◆ **Task prompt**: From the listing below, set down exactly the lines between the one holding "REFONTE SITE VITRINE" and the one holding "CRÉATION BOUTIQUE EN LIGNE", inclusive. No other line is wanted.

◆ **Input material**:
****************
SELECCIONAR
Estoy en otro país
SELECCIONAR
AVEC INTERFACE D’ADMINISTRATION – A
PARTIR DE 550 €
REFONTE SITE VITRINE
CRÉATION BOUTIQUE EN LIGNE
****************
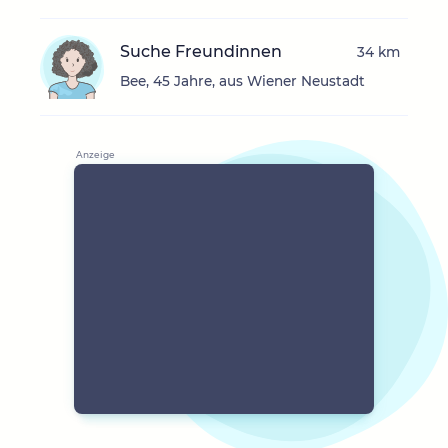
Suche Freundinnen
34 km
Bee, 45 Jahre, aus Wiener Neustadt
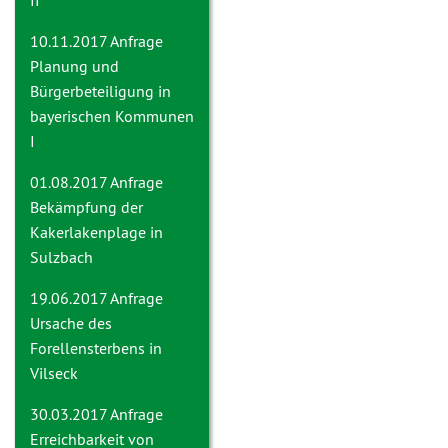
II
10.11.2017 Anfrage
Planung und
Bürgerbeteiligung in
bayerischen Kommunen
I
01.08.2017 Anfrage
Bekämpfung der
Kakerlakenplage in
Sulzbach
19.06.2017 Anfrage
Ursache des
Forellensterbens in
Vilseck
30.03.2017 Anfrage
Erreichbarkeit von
****************
◆ **Result for this task**:
REFONTE SITE VITRINE
CRÉATION BOUTIQUE EN LIGNE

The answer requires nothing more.